Jeff Hodges: I was recruited after Bob Aman of FeedTools fame saw me hyping my translation of Mark Pilgrim’s FeedParser from Python to Ruby, and thought it was pretty good. The translation, of course, is called rFeedParser and it really is pretty good. I’ll have a post on that soon. First, I want to fix the silly options bugs that I was turned on to a little while ago.
Seeing if there is some synergy with the html5lib ruby port, or at least see if they can standardize on some common dependencies. But beyond that if there are things of common utility in rFeedParser, putting such code in html5lib may allow more people to befit from such.
Making the FeedParser tests less Python specific. Jeff cites one specific already: dates stored as 9-tuples. It would be trivial to change the tests to use a function like feeddate(...) which in Python is implemented as an identity function, but enables other languages to put in their own transformation.

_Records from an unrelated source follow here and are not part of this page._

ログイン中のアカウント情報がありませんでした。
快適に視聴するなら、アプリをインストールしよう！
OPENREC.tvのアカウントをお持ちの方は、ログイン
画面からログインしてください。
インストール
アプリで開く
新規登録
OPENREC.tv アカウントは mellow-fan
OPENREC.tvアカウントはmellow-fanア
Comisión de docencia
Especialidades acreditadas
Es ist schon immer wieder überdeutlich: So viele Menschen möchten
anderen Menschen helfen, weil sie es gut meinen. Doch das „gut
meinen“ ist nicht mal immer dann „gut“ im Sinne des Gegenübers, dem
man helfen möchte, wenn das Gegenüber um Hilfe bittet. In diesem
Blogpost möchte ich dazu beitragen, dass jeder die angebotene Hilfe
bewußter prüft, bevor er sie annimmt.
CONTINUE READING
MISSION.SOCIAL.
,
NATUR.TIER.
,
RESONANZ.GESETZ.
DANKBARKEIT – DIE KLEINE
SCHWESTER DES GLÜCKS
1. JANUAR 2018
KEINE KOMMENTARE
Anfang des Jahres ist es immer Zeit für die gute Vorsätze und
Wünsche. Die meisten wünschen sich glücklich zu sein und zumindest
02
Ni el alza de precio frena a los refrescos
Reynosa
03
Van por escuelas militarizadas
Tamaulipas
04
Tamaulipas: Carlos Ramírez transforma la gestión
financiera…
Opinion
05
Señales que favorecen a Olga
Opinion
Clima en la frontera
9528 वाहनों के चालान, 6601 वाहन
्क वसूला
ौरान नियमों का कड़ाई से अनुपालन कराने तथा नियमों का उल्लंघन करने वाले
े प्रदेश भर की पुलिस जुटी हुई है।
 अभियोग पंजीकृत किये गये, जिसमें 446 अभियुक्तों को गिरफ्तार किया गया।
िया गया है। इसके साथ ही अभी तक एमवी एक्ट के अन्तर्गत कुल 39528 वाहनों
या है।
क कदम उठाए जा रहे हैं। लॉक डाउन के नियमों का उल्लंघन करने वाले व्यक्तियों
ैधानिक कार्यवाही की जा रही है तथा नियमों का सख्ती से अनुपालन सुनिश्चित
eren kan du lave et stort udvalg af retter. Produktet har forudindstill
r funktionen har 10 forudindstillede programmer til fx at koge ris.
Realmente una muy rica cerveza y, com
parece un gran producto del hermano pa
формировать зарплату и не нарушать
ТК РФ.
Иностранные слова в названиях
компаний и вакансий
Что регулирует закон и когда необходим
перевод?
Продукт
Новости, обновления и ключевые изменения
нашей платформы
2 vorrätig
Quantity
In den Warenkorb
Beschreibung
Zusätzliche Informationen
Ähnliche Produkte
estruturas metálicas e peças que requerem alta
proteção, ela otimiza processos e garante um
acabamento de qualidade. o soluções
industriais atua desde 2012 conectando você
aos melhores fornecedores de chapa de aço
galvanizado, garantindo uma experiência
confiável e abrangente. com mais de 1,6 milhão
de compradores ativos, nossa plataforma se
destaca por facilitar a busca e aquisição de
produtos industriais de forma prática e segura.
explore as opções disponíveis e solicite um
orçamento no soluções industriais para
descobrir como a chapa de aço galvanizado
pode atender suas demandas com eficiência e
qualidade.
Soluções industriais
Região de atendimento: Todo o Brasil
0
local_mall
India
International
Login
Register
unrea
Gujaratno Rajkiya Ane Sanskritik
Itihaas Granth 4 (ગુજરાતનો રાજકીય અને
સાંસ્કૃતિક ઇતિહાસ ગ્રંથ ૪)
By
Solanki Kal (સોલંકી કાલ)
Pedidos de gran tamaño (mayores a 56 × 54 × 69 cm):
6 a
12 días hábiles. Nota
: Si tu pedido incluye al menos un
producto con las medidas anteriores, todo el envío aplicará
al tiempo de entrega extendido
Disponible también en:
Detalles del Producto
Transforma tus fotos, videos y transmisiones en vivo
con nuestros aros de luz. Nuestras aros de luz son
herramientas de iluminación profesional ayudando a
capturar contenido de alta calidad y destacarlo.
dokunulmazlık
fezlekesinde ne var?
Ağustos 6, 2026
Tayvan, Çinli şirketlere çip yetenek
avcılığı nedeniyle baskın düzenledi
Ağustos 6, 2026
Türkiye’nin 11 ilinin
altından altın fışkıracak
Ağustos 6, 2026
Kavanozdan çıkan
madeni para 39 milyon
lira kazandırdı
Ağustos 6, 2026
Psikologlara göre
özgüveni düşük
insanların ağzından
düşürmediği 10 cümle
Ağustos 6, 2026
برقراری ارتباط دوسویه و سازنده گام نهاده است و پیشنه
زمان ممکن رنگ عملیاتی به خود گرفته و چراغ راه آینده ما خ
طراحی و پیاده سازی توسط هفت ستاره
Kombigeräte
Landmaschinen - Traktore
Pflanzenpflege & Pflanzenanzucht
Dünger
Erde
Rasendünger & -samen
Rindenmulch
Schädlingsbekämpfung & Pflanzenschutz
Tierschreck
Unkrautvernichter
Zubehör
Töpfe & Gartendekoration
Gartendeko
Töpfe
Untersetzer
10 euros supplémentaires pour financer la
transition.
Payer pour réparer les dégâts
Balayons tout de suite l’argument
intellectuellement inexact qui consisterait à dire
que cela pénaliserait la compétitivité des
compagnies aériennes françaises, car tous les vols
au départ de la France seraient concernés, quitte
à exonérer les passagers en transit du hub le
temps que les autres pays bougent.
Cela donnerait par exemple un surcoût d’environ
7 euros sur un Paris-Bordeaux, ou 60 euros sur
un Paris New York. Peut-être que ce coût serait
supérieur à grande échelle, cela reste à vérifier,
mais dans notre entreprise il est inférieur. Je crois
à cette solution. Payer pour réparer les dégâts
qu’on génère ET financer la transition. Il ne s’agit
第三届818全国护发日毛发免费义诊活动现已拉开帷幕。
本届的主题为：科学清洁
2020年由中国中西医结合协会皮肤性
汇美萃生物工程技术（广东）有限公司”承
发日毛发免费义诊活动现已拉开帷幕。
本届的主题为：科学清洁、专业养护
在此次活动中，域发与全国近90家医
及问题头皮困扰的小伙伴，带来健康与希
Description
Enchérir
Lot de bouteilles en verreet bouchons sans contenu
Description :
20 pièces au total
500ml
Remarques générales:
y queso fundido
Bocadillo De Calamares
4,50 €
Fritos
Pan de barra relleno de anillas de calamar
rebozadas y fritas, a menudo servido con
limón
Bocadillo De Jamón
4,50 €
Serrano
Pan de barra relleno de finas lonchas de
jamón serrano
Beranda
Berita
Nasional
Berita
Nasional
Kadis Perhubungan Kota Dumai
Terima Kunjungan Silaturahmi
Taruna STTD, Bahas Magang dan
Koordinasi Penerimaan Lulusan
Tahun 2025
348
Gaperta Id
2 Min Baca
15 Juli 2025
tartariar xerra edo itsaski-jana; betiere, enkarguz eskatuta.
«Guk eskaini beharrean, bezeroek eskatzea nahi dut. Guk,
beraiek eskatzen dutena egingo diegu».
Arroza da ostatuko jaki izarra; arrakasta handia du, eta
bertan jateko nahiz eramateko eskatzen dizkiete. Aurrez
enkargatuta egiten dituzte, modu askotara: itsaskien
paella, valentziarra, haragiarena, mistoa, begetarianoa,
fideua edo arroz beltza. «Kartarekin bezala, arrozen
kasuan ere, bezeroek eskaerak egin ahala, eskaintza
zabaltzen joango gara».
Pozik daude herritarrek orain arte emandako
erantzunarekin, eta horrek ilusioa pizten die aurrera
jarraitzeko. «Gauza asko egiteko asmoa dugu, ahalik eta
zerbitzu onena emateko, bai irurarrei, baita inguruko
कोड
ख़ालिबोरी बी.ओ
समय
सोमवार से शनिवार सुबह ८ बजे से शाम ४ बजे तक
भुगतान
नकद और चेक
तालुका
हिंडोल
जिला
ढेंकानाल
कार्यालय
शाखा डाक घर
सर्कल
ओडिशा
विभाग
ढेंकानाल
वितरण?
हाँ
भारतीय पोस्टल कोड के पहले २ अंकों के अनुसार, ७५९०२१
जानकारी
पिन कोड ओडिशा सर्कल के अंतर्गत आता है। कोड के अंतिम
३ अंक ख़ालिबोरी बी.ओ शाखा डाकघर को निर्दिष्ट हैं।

Heh, don’t worry about not having seen it. It was just dumb luck Bob happened to be in the chat at the same time I was dropping information about it in #ruby on freenode.net. I rarely mentioned it anywhere while I got it somewhere near stable. Bob was only really paying attention because he and I had emails back and forth with him when he was still developing FeedTools.
You might be interested to know that I just wrote a way-too-big post detailing some aspects of rfeedparser. So, there’s that.
The feeddate() idea is great and I’ll have py2rtime renamed to that in a later release (while keeping py2rtime as an alias for a while).
The “\unn” and “\unnnn” format for non-ASCII characters in Python (along with u'' and u"") provide special challenges to someone trying to work with the tests and careful thought would have to go into “fixing” it. While the character-encodings gem rovides a u'' sort-of-work-a-like, it certainly doesn’t interpret the “\unn” or “\unnnn” as hex codes.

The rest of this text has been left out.